Floyd, who taught piano and composition at Florida State University for 30 years, will be present for Friday’s opening night.

 

Mark Sforzini, St. Petersburg Opera’s artistic director, says he was drawn to Susannah for several reasons, not least his own connection to FSU, where he studied and first became aware of Floyd’s career. (The two’s tenure in Tallahassee did not overlap; Floyd moved to the University of Houston in 1976, facilitating a long association with the Houston Grand Opera. At age 87, Floyd is again living — and composing — in Tallahassee.)

 

Sforzini also likes the thematic relevance of Susannah. The title character is an 18-year-old woman, orphaned and raised by an older brother. Her beauty attracts both the attention of the town’s menfolk and the jealousy of their wives.
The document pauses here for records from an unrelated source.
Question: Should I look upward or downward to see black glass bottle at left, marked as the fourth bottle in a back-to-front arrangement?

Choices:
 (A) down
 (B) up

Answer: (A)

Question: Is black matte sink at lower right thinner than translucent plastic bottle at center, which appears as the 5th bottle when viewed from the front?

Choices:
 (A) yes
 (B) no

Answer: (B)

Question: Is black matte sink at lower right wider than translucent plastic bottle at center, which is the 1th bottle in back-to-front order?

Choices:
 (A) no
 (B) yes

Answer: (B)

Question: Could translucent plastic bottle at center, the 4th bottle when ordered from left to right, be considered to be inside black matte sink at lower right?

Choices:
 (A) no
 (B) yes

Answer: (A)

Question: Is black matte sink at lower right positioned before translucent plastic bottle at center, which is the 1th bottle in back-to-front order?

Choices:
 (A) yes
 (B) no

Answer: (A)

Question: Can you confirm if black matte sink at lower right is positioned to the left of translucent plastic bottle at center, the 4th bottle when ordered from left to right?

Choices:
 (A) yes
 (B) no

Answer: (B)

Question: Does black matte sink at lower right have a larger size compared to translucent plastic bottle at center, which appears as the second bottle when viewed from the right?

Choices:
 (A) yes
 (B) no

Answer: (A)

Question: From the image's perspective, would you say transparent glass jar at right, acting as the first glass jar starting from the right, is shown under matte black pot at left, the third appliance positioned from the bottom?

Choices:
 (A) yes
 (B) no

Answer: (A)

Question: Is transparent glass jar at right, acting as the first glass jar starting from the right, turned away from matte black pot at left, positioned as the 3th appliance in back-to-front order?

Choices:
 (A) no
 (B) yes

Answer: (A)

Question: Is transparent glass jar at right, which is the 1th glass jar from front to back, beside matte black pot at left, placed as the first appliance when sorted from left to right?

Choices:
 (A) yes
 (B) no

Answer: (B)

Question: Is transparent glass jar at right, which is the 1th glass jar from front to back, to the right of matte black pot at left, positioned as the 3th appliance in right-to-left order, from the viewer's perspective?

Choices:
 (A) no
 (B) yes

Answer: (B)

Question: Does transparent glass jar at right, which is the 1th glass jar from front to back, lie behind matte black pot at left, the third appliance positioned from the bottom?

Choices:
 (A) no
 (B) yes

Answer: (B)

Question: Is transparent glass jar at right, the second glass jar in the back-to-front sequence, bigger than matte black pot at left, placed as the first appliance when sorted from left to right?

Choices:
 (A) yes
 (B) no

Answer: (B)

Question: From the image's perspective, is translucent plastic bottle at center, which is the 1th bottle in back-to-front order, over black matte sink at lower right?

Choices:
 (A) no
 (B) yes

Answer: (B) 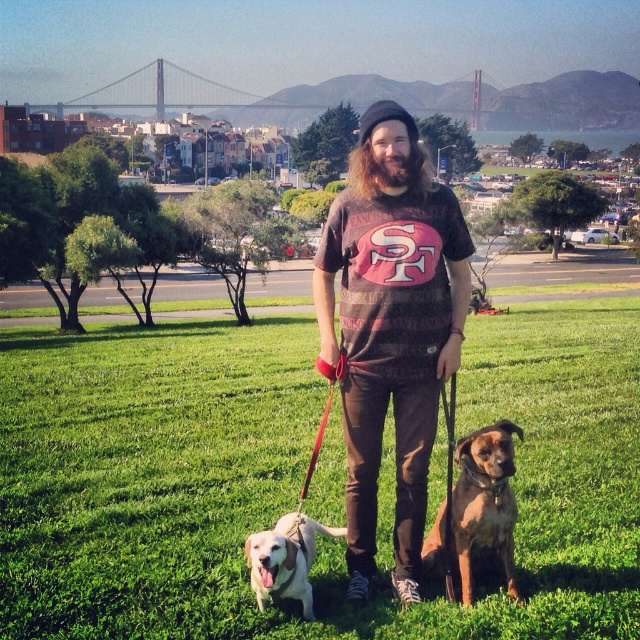 Question: Does green grass at center have a larger size compared to brown leather dog at lower right?

Choices:
 (A) yes
 (B) no

Answer: (A)

Question: Can you confirm if green grass at center is positioned above brown leather dog at lower right?

Choices:
 (A) no
 (B) yes

Answer: (B)

Question: Which object is closer to the camera taking this photo?

Choices:
 (A) brown leather dog at lower right
 (B) white fur dog at lower left

Answer: (B)

Question: Does brown cotton t-shirt at center lie behind metallic bridge at upper center?

Choices:
 (A) yes
 (B) no

Answer: (B)

Question: Which is nearer to the brown leather dog at lower right?

Choices:
 (A) brown cotton t-shirt at center
 (B) white fur dog at lower left
 (C) metallic bridge at upper center

Answer: (A)

Question: Among these points, which one is farthest from the camera?

Choices:
 (A) (93, 381)
 (B) (339, 83)

Answer: (B) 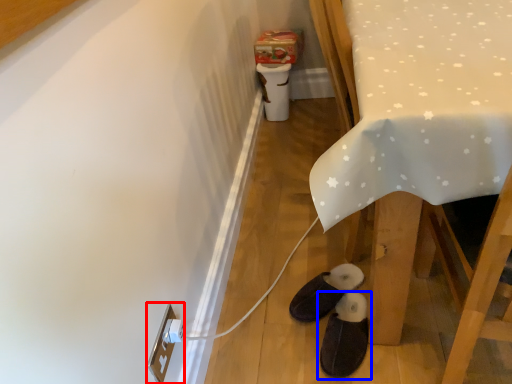 Question: Which point is further to the camera, electric outlet (highlighted by a red box) or footwear (highlighted by a blue box)?

Choices:
 (A) electric outlet
 (B) footwear

Answer: (B) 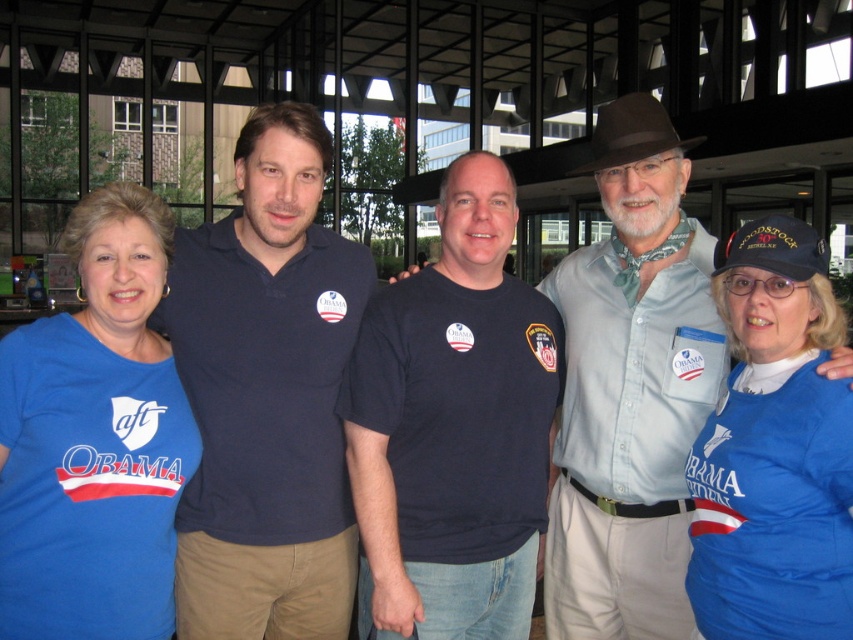 Question: Which of the following is the farthest from the observer?

Choices:
 (A) dark blue shirt at center
 (B) blue fabric shirt at center

Answer: (A)

Question: Where is blue fabric shirt at left located in relation to blue fabric shirt at center in the image?

Choices:
 (A) below
 (B) above

Answer: (B)

Question: Does dark blue shirt at center have a greater width compared to brown felt hat at center?

Choices:
 (A) no
 (B) yes

Answer: (B)

Question: Which of the following is the closest to the observer?

Choices:
 (A) (181, 577)
 (B) (125, 234)
 (C) (668, 140)
 (D) (753, 364)

Answer: (D)

Question: Observing the image, what is the correct spatial positioning of dark blue polo shirt at center in reference to dark blue shirt at center?

Choices:
 (A) right
 (B) left

Answer: (B)

Question: Which point is closer to the camera?

Choices:
 (A) blue fabric shirt at left
 (B) dark blue t-shirt at center

Answer: (A) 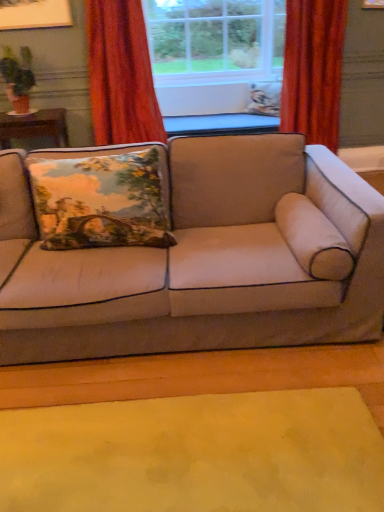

When Susannah is discovered innocently swimming nude in a creek near her house, gossip and condemnation ensue. Eventually, Susannah is raped by her chief tormentor, a visiting evangelist who has publicly called on her to repent.

 

Sforzini thinks of fallen preachers such as Jim Bakker and Ted Haggard: “These figures who are supposed to be so highly regarded, and they teach all these things to their congregations but they turn around and do just the opposite.”

 

But Susannah reaches beyond the failings of an individual. With a supporting cast and chorus of more than 50, including a dozen children, the opera shows how gossip and community pressure can feed a hateful mob mentality not unlike the cases of teenaged cyber-bullying we read about today.

 

Musically, Susannah has a lyrical quality not unlike Puccini’s, along with the open tonal sonorities that listeners might association with Copland or Samuel Barber. Floyd is generally regarded as a musical conservative, in contrast to the avant-garde tendencies of his generation and of operatic successors such as John Adams and Phillip Glass.

 

“But,” says Sforzini, “the music is really woven together with great craft.”